Today I had barely eaten anything but here I was, bent over the kitchen sink, vomiting endlessly. The meds were taken a toll on me physically and also mentally. It got harder and harder to keep up my good spirits when I saw people around me losing the same battle. Even if I had met Adam only once, I had felt a connection to him. We were similar and his outlook on things had given me hope. Learning that he died last week was upsetting beyond belief. My instinct was to give up as well when I was confronted with such heartbreak while already being fragile. Why would I go through the entire struggle of chemotherapy when I wouldn’t make it anyway?

The frustration and hopelessness I felt reached a boiling point. Unfortunately, I had a tendency of directing my anger at the people who deserved it the least. The woman still holding my hair and stroking my back comfortingly was the last person I wanted to hurt. But just a few minutes ago I had yelled at her for no good reason other than my own fear. Sometimes I genuinely wondered why Camila even stayed with me. She could have done so much better. Maybe she even deserved better. But I was selfish; and as long as she would bear with me, I had to ensure to make things right.

I took a couple of very deep breaths when I had stopped regurgitating the bile fluid that etched my esophagus. My hand slowly reached for the faucet and let the fresh water run. Rinsing out my mouth as best as I could, I unbent carefully and felt my knees still shaking. I looked to my side and met the warm brown eyes examining me full of concern.

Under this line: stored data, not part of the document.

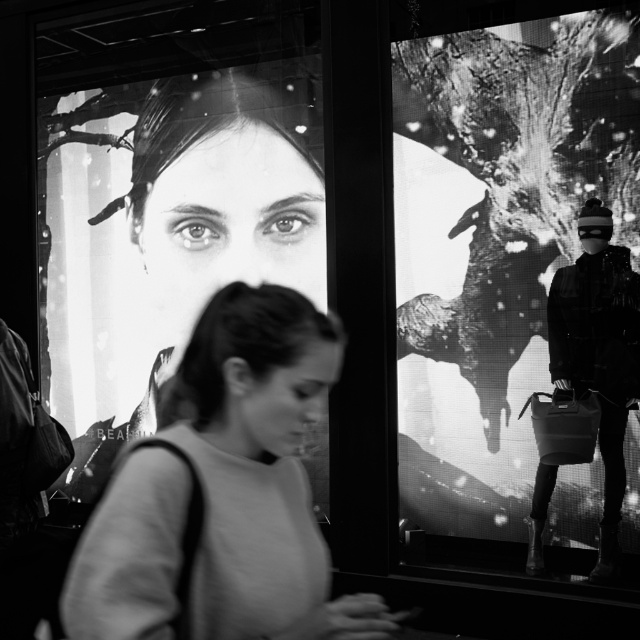 Question: Which point is closer to the camera?

Choices:
 (A) smooth skin face at center
 (B) smooth gray sweater at center

Answer: (B)

Question: Which is nearer to the smooth gray sweater at center?

Choices:
 (A) smooth skin face at center
 (B) black matte jacket at right

Answer: (B)

Question: Is smooth skin face at center positioned in front of black matte jacket at right?

Choices:
 (A) yes
 (B) no

Answer: (B)

Question: Is smooth gray sweater at center bigger than black matte jacket at right?

Choices:
 (A) no
 (B) yes

Answer: (B)

Question: Can you confirm if smooth gray sweater at center is positioned above black matte jacket at right?

Choices:
 (A) no
 (B) yes

Answer: (B)

Question: Which object is farther from the camera taking this photo?

Choices:
 (A) smooth skin face at center
 (B) smooth gray sweater at center

Answer: (A) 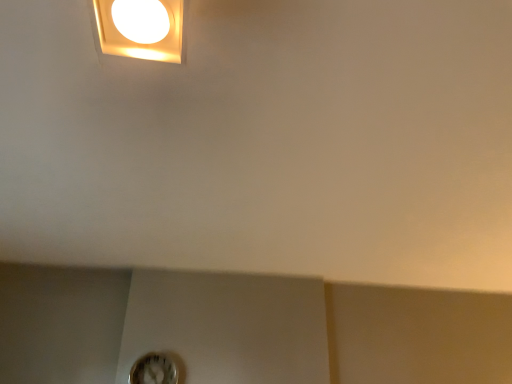 Question: Considering the relative sizes of white plastic light fixture at upper left and white plastic clock at lower center in the image provided, is white plastic light fixture at upper left smaller than white plastic clock at lower center?

Choices:
 (A) no
 (B) yes

Answer: (A)

Question: Is white plastic light fixture at upper left behind white plastic clock at lower center?

Choices:
 (A) no
 (B) yes

Answer: (A)

Question: Considering the relative sizes of white plastic light fixture at upper left and white plastic clock at lower center in the image provided, is white plastic light fixture at upper left shorter than white plastic clock at lower center?

Choices:
 (A) no
 (B) yes

Answer: (B)

Question: From the image's perspective, is white plastic light fixture at upper left on top of white plastic clock at lower center?

Choices:
 (A) no
 (B) yes

Answer: (B)

Question: Is white plastic clock at lower center at the back of white plastic light fixture at upper left?

Choices:
 (A) yes
 (B) no

Answer: (A)

Question: Does white plastic light fixture at upper left have a greater width compared to white plastic clock at lower center?

Choices:
 (A) yes
 (B) no

Answer: (A)

Question: Is white plastic clock at lower center thinner than white plastic light fixture at upper left?

Choices:
 (A) no
 (B) yes

Answer: (B)

Question: Is white plastic clock at lower center facing away from white plastic light fixture at upper left?

Choices:
 (A) yes
 (B) no

Answer: (B)

Question: Can you confirm if white plastic clock at lower center is taller than white plastic light fixture at upper left?

Choices:
 (A) yes
 (B) no

Answer: (A)

Question: Are white plastic clock at lower center and white plastic light fixture at upper left beside each other?

Choices:
 (A) no
 (B) yes

Answer: (A)

Question: Is white plastic clock at lower center completely or partially outside of white plastic light fixture at upper left?

Choices:
 (A) yes
 (B) no

Answer: (A)

Question: From the image's perspective, is white plastic clock at lower center on top of white plastic light fixture at upper left?

Choices:
 (A) yes
 (B) no

Answer: (B)

Question: Is white plastic clock at lower center wider or thinner than white plastic light fixture at upper left?

Choices:
 (A) thin
 (B) wide

Answer: (A) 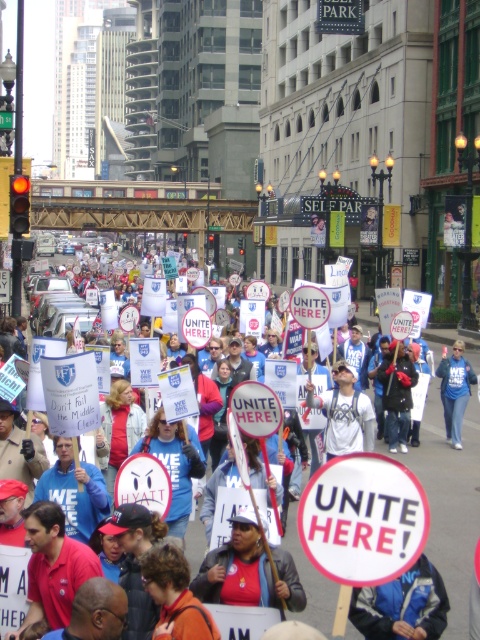 You are a photographer at the protest scene. You want to capture a photo that includes both the white paper sign at center and the blue fabric sign at center. Which sign will appear larger in the photo?

The white paper sign at center has a larger size compared to the blue fabric sign at center, so it will appear larger in the photo.

You are a photographer at the protest and want to capture both the white paper sign at center and the blue fabric sign at center in a single shot. Which sign should you focus on first to ensure both are in frame?

The white paper sign at center is positioned under the blue fabric sign at center, so focusing on the blue fabric sign at center first would allow the photographer to include both signs in the frame since the white one is beneath it.

You are a photographer trying to capture the protest scene. You notice two signs at the center of the image, the white paper sign at center and the blue fabric sign at center. Which sign is wider?

The white paper sign at center is wider than the blue fabric sign at center according to the description.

My guilty conscious was eating at me already and a part of me regretted letting her know how scared I was of not surviving. Another part of me was relieved to have voiced my greatest angst. As much as I wanted to live a normal life, of course I could never fully forget that I was battling a potentially life-threatening illness. I tried by sustaining as much energy as possible and putting on a brave face but I wasn’t as strong as I let people believe a lot of the time.

Camila’s eyes were also a little puffy but probably not as bad as mine. I hated seeing her cry. The fact that I was responsible for it so often was only making things worse. She lifted her hand from my hair and tenderly stroked my cheek. I couldn’t help myself but close my eyes at the soft contact of her warm fingers.

“Come on, you should get some rest”, Camila breathed obviously worried and I couldn’t blame her after my little breakdown.

“I’d rather take a bath actually”, I said quietly. It would be relaxing and cleansing at the same time. I felt a little nasty after my throwing up session.

“Alright”, the brown-eyed woman whispered and continued rubbing my back before I saw a little smile reappearing on her face. “Can I join you?”, she asked and bit her lower lip subtly.

I felt my own lips forming a gentle smile at her question because that sounded like something she would have asked before I got sick. Maybe she felt bad after I had accused her of being my nurse instead of my fiancée but I felt myself nodding instantly. I craved that sort of intimacy even when I was also a little scared of what she might think. The fear of her not finding me attractive anymore was something I battled with for the past weeks when Camila had become rather distant on a physical level.